▶ TASK TO COMPLETE: Filter the records below for the word "otra". Keep each line that has it.

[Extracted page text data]
........

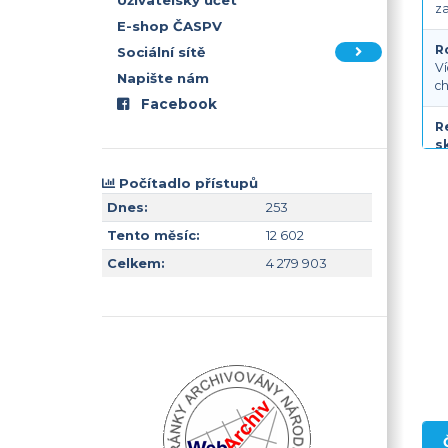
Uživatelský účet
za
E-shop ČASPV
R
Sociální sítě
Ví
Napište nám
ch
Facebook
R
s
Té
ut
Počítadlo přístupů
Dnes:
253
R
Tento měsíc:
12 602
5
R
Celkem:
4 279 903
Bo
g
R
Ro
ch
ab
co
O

........

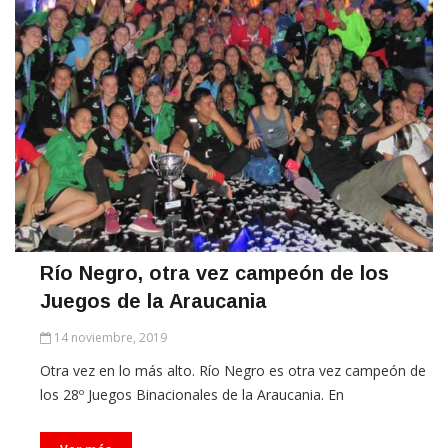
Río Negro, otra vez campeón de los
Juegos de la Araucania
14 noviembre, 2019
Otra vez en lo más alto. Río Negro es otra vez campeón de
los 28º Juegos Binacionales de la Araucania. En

........

▶ TASK SOLUTION:
Río Negro, otra vez campeón de los
Otra vez en lo más alto. Río Negro es otra vez campeón de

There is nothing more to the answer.